Assemblyman Adam Clayton Powell IV, who lost his re-match with Congressman Charlie Rangel in September by over 25 points, said that he thought censure was appropriate punishment for the longtime Harlem pol.
“In all fairness, that’s the right punishment,” he said. “This will probably color his legacy because it happened at the end of his career.”
Powell said that he had not yet lined up a post-Assembly life for himself, but that he hoped to stay involved in East Harlem. He sounded disinclined to challenge Rangel again if the congressman decides to seek re-election in 2012.

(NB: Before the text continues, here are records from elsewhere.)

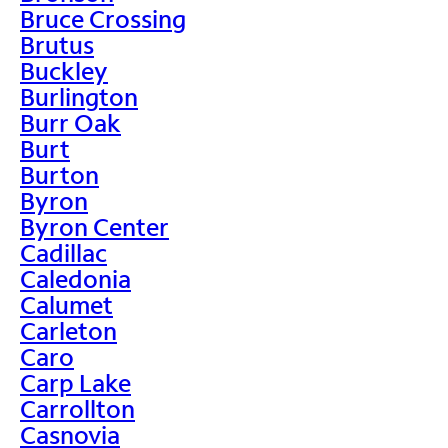
Bruce Crossing
Brutus
Buckley
Burlington
Burr Oak
Burt
Burton
Byron
Byron Center
Cadillac
Caledonia
Calumet
Carleton
Caro
Carp Lake
Carrollton
Casnovia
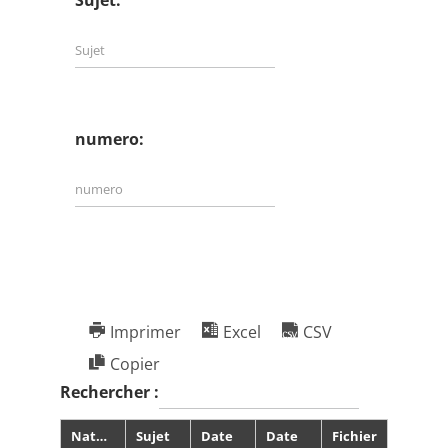
Sujet:
numero:
Imprimer
Excel
CSV
Copier
Rechercher :
Nature
Sujet
Date
Date
Fichier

“Whenever Congressman Rangel decides to quit I would be interested in running,” he said, adding that right now Rangel is still “pretty tough to beat.”

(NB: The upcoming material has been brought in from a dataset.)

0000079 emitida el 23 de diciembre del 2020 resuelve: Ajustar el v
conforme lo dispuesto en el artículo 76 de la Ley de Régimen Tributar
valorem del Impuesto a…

Powell challenged Rangel in 1994 and lost by 25 points. He said the congressman should not step down before the next election.

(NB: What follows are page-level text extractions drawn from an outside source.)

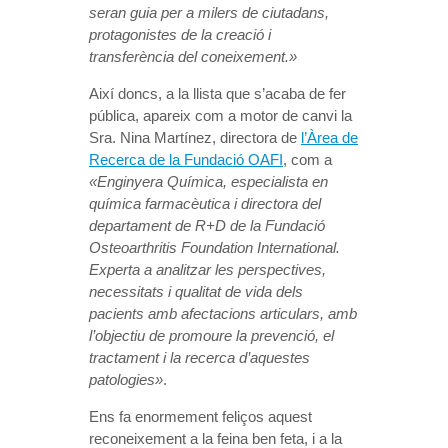
seran guia per a milers de ciutadans,
protagonistes de la creació i
transferència del coneixement.»
Així doncs, a la llista que s’acaba de fer
pública, apareix com a motor de canvi la
Sra. Nina Martínez, directora de
l’Àrea de
Recerca de la Fundació OAFI
, com a
«Enginyera Química, especialista en
química farmacèutica i directora del
departament de R+D de la Fundació
Osteoarthritis Foundation International.
Experta a analitzar les perspectives,
necessitats i qualitat de vida dels
pacients amb afectacions articulars, amb
l’objectiu de promoure la prevenció, el
tractament i la recerca d’aquestes
patologies»
.
Ens fa enormement feliços aquest
reconeixement a la feina ben feta, i a la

“His community re-elected him. He has every right to stay there as long as he wants,” he said. “If he resigns it will look worse.”
Of course, Powell has good reason for taking this line. If Rangel were to step down, a committee on vacancies would in essence pick a successor, and Powell has never been a Rangel favorite. During the campaign, the congressman said of his rival, “I think God has really blessed him with his dad’s good’s looks, his dad’s name, and then God gave up on him.”
Powell did however have harsh words for the Harlem politicos who rallied for Rangel on Sunday.
“They are looking like a bunch of fools to be honest with you,” he said. “Congressman Rangel violated certain ethical rules. It’s not a matter of opinion.”